Hood: Outlaws & Legends review | Heisty character

Hood: Outlaws & Legends offers a more focused, thematic take on the PvPvE battle royale – gaming’s current most popular genre.

It’s also a title that proceeds to stab you in the back and steal your wallet before you’ve even managed to get the monster-infested vision of Hunt: Showdown out of your mind.

At its core, Hood’s an online medieval heist game that sees you and your band of merry men (and Marianne) break into a castle to steal a treasure-chest filled with the state’s ill-gotten gains.
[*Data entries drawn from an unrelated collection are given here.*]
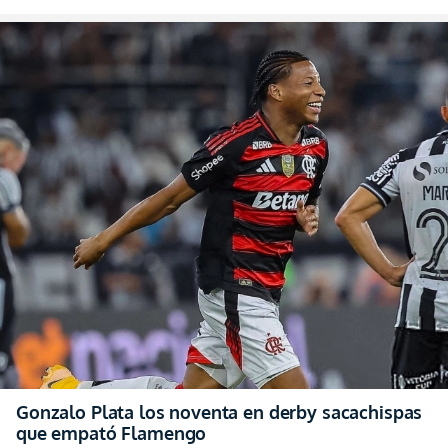
Gonzalo Plata los noventa en derby sacachispas
que empató Flamengo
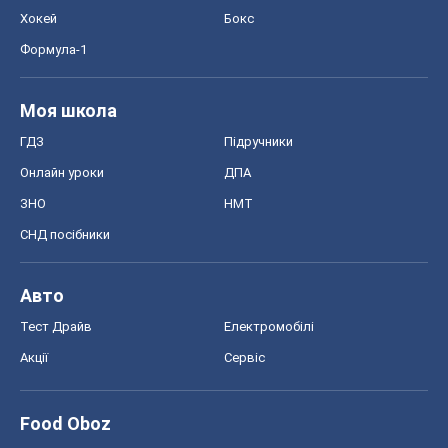
Хокей
Бокс
Формула-1
Моя школа
ГДЗ
Підручники
Онлайн уроки
ДПА
ЗНО
НМТ
СНД посібники
Авто
Тест Драйв
Електромобілі
Акції
Сервіс
Food Oboz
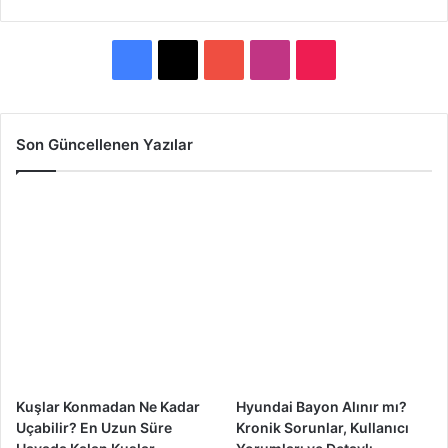
F
X
Y
I
T
a
o
n
i
c
u
s
k
Son Güncellenen Yazılar
e
T
t
T
b
u
a
o
o
b
g
k
o
e
r
k
a
m
Kuşlar Konmadan Ne Kadar
Hyundai Bayon Alınır mı?
Uçabilir? En Uzun Süre
Kronik Sorunlar, Kullanıcı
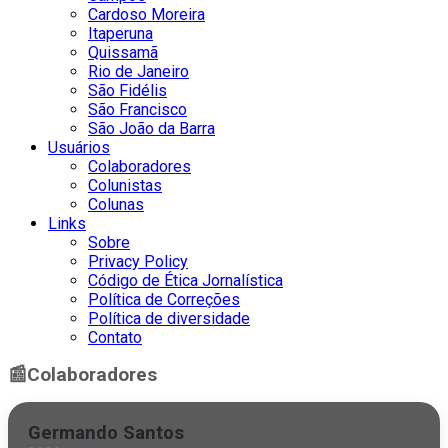
Cardoso Moreira
Itaperuna
Quissamã
Rio de Janeiro
São Fidélis
São Francisco
São João da Barra
Usuários
Colaboradores
Colunistas
Colunas
Links
Sobre
Privacy Policy
Código de Ética Jornalística
Política de Correções
Política de diversidade
Contato
📰
Colaboradores
Germando Santos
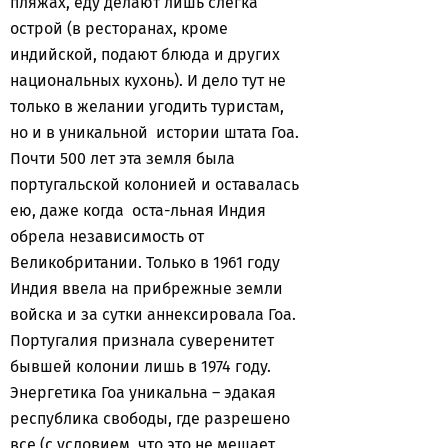
пляжах, еду делают лишь слегка
острой (в ресторанах, кроме
индийской, подают блюда и других
национальных кухонь). И дело тут не
только в желании угодить туристам,
но и в уникальной истории штата Гоа.
Почти 500 лет эта земля была
португальской колонией и оставалась
ею, даже когда оста-льная Индия
обрела независимость от
Великобритании. Только в 1961 году
Индия ввела на прибрежные земли
войска и за сутки аннексировала Гоа.
Португалия признала суверенитет
бывшей колонии лишь в 1974 году.
Энергетика Гоа уникальна – эдакая
республика свободы, где разрешено
все (с условием, что это не мешает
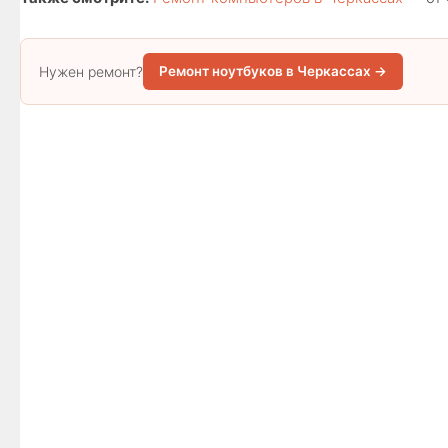
Нужен ремонт?
Ремонт ноутбуков в Черкассах →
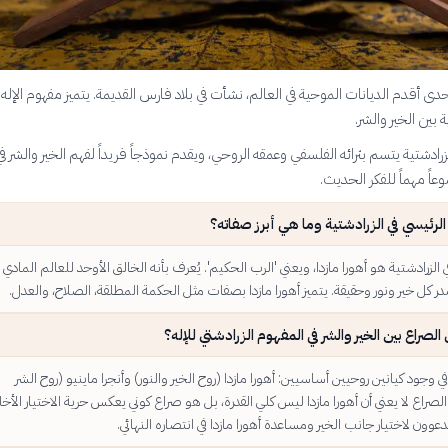
دى أقدم الديانات الموحية في العالم، نشأت في بلاد فارس القديمة. يتميز مفهوم الإله 
ة بين الخير والشر.
لزرادشتية يتسم بثرائه الفلسفي وعمقه الروحي، ويقدم نموذجاً فريداً لفهم الخير والشر في
اً مهماً للفكر الحديث.
 الرئيسي في الزرادشتية وما هي أبرز صفاته؟
ي الزرادشتية هو أهورا مازدا، ويعني 'الرب الحكيم'. يُعرف بأنه الخالق الأوحد للعالم المادي
 كل خير ونور وحقيقة. يتميز أهورا مازدا بصفات مثل الحكمة المطلقة، الصلاح، والعدل.
لصراع بين الخير والشر في المفهوم الزرادشتي للإله؟
ي وجود كيانين روحيين أساسيين: أهورا مازدا (روح الخير والنور) وأنجرا ماينيو (روح الشر
الصراع لا يعني أن أهورا مازدا ليس كلي القدرة، بل هو صراع كوني يعكس حرية الاختيار الأخلا
دعوون لاختيار جانب الخير ومساعدة أهورا مازدا في انتصاره النهائي.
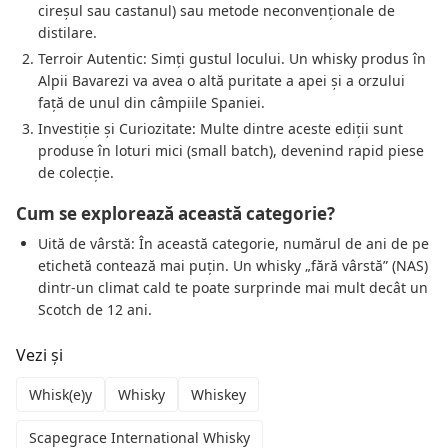
cireșul sau castanul) sau metode neconvenționale de
distilare.
Terroir Autentic: Simți gustul locului. Un whisky produs în
Alpii Bavarezi va avea o altă puritate a apei și a orzului
față de unul din câmpiile Spaniei.
Investiție și Curiozitate: Multe dintre aceste ediții sunt
produse în loturi mici (small batch), devenind rapid piese
de colecție.
Cum se explorează această categorie?
Uită de vârstă: În această categorie, numărul de ani de pe
etichetă contează mai puțin. Un whisky „fără vârstă” (NAS)
dintr-un climat cald te poate surprinde mai mult decât un
Scotch de 12 ani.
Vezi și
Whisk(e)y
Whisky
Whiskey
Scapegrace International Whisky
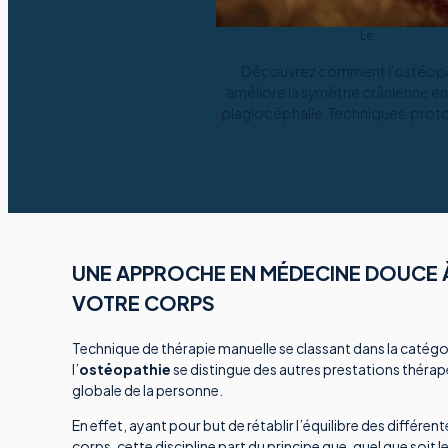
Le
18
Découvrez comment l'ostéop
mars
2025
améliore la symétrie crânienne en
plagiocéphalie. Techniques, prot
conseils d'expert
UNE APPROCHE EN MÉDECINE DOUCE 
VOTRE CORPS
Technique de thérapie manuelle se classant dans la catég
l’
ostéopathie
se distingue des autres prestations théra
globale de la personne.
En effet, ayant pour but de rétablir l’équilibre des différen
corps, cette discipline part du principe que, quel que soit l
The formula is always the same: pickpocket the Sheriff, open the vault, extract the chest, and winch it to freedom.

But here’s the kicker: another band of player-controlled outlaws is hunting that chest, too. It gives off some real parallel dimension vibes as you face a team of bloodthirsty doppelgangers, trading blows across the map until one team manages to winch the loot to freedom.

It’s a decent loop, supported by diverse maps dotted with enemies, respawn points, and various modes of ingress, and also Hood’s roster of reprobates. Each of the four characters fulfils a particular niche, whether it’s Marianne’s ranged stealth and agility, or John’s speedier winching and ability to lift a closed portcullis.

It feels special to stealthily infiltrate a citadel, working together, and using character strengths to overcome obstacles. But the issue is it rarely happens that way. Hood’s enemies are too dumb and easy to assassinate from behind even when they’re alerted, which doesn’t exactly incentivise stealth. The Sheriff – an armoured juggernaut who can one-shot you – is the only enemy who feels like a threat, but he’s generally too slow to catch up.


You can either assault Hood’s castles from the front or find other ways to sneak in.

PvP is also unbalanced. That you can immediately assassinate any player from behind when crouching is tantamount to the exploitable Dark Souls back-stab (which hindered PvP in that game too). There’s also no limit on the number of characters you can bring, meaning a team could just use four Johns to melee blitz the level.

Issues with matchmaking are also rife, and typically I’d spend around five minutes waiting for a game, which is bad when Hood only has one mode. Having written all this, Hood still has the potential to go right where Hunt: Showdown went wrong in terms of post-launch support.

It took Hunt three years to get a new boss, whereas Hood already has a new mode and map incoming. Whether they appear or not is another question, but with a couple more modes and PvP rebalancing, this is a game that could be great. Right now, though, it’s only decent.

Highlight

I love Hood’s maps – sprawling castle complexes and citadels perched on the coast, surrounded by graveyards, or rising from marshland. These areas, with their climbable structures and secret tunnels, form a fantastic foundation for future modes.

Verdict: 60%

Hood: Outlaws & Legends has potential, but right now, issues with matchmaking, PvP, and lack of game modes mean it’s hard to wholly endorse.